Schafer, a former Republican governor, and Omdahl, a former Democratic lieutenant governor, stood side-by-side Thursday and called the measure a “vaguely dangerous” way to achieve tax relief that would rob local governments of control.

Schafer, who served as governor from 1993 to 2000, said Measure 2 on the June 12 primary ballot poses one of the most important public policy issues that have faced North Dakota for many years.

“People are frustrated about property taxes,” he said. “There’s no question about that.”

But Schafer said Measure 2, if passed, would be cumbersome to undo because it would amend the state constitution, and therefore require a constitutional fix.

“It will take years and years and years if this experiment fails,” Schafer said.

Schafer and Omdahl, who was lieutenant governor from 1987 to 1993, and earlier was state tax commissioner, agreed that power would shift from cities, counties, townships and school districts to the state Legislature if Measure 2 is passed.

“One size will not fit all because there’s such a wide range of services being provided by these local governments,” Omdahl said, adding that there also is great diversity between urban and rural areas.

Both also agreed that the wording of Measure 2, which requires the Legislature to “fully and properly fund” the legal obligations of local government, is too vague.

“That language actually is dangerous,” Schafer said, adding it could possibly result in a “one size fits all” funding solution that would not work well.

“It will be directed by Bismarck,” he added, resulting in more power to the Legislature and central government. “I believe local control will be compromised.”

Through property taxes, local units of governments have exercised local control of schools and other services throughout the state’s history, Omdahl said.

“That is an asset that has been with us from the territorial days,” he said. “Local governments make the decisions and define quality of life locally.”

Proponents of Measure 2 have suggested that revenues flowing from the oil boom would replace local property taxes.

But Schafer said that might not be the case because petroleum revenues are required for new infrastructure and to offset the impacts of energy development.

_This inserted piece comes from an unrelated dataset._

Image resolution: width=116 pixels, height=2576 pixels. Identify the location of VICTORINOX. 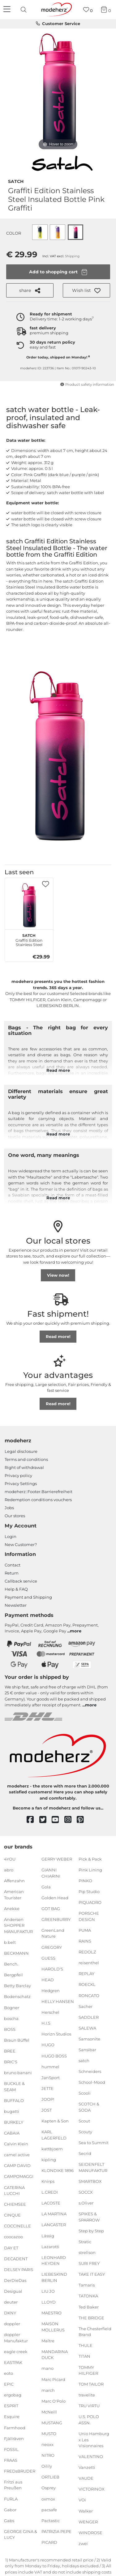 (92, 2489).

Also, Omdahl said, questions about hydrofracking – using water under pressure to pump oil and gas from deep underground – mean it’s too soon to count on the continued reliability of petroleum revenues.

Although proponents of Measure 2 say lawmakers have failed to adequately address rising concerns about the property tax burden, both Schafer and Omdahl said pressure is growing on legislators to take action.

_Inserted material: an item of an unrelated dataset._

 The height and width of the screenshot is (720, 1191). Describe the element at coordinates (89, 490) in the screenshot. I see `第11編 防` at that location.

“I’m sure there’s inclination to lower the property tax,” Omdahl said. “The Legislature knows that, and I suspect they’re going to do something about it.”

Schafer and Omdahl also accused Measure 2 proponents of quoting them out of context for highlighting their critical comments about the property tax, implying their support for the proposal.

Charlene Nelson, chairwoman of Empower the Taxpayer, the group pushing Measure 2, defended the use of the former officeholders’ comments, saying they speak for themselves about the flaws of the property tax.